The fact that this came just days after The Times lost a significant case in the Court of Appeal has prompted speculation that Brett had worn out the patience of his superiors by fighting one test case too many.
Last week, the Court of Appeal handed down its judgment in the libel case brought by Detective Sergeant Flood against The Times. The case provides some clarification on the Reynolds defence, although not the type of clarification welcomed by newspaper lawyers.
Here is the story so far: in June 2006 The Times published a story about Flood alleging that he had sold information to Russian oligarchs about extradition requests.
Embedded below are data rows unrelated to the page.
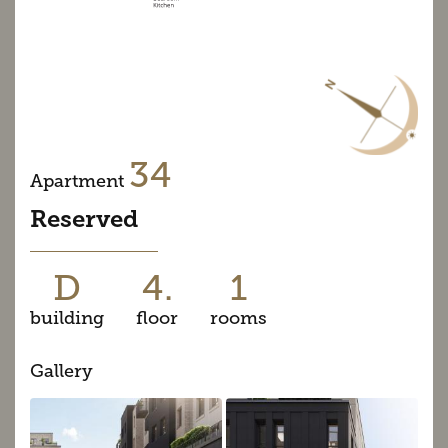
34
Apartment
Reserved
D
4.
1
building
floor
rooms
Gallery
The policeman had previously been investigated by the Metropolitan Police but no charges brought before the story was published online and in the paper.
Flood sued for libel and The Times invoked the Reynolds defence, which had been established by in another case fought by The Times, led by the then-head of The Times legal department Antony Whitaker, and enshrined in law in 1999.
The Reynolds defence, which was created around 10 years ago, permits publishers to escape liability for publishing false and defamatory material if they can persuade the court that it constituted “responsible journalism”.
At the original trial last October Mr Justice Tugendhat held that the Reynolds defence could have been invoked prior to Flood being investigated and exonerated by the Independent Police Complaints Commission but that thereafter the online edition should have been amended to reflect the facts.
Both The Times, led by Brett, and Flood appealed the ruling.
What happened next, comments one source, was a “spectacular own goal for The Times”.
Presiding over the case in the Court of Appeal the Master of the Rolls Lord Neuberger ruled that Tugendhat J was right to say the online version should have been amended.
However, he ruled against the newspaper on the issue of privilege.
Neuberger MR concluded: “Of course, it will add something to the substance and newsworthiness of the story that the police are investigating the claimant, but it seems to me that it would be tipping the scales too far in favour of the media to hold that not only the name of the claimant, but the details of the allegations against him, can normally be published as part of a story.”
Now newspaper lawyers are up in arms because, they argue, the scales of justice have been tipped away from them, putting power into the hands of the claimants.
The case is expected to cost the newspaper more than £1m.
With high costs for a unfavourable outcome, it is not difficult to see why the gossip mongers of Fleet Street have come to the conclusion that Brett was dismissed.
It may not be the most glittering end to his long career, but it is worth remembering that Brett has done a lot to service free speech in the UK.
Calls to The Times for comment were not returned.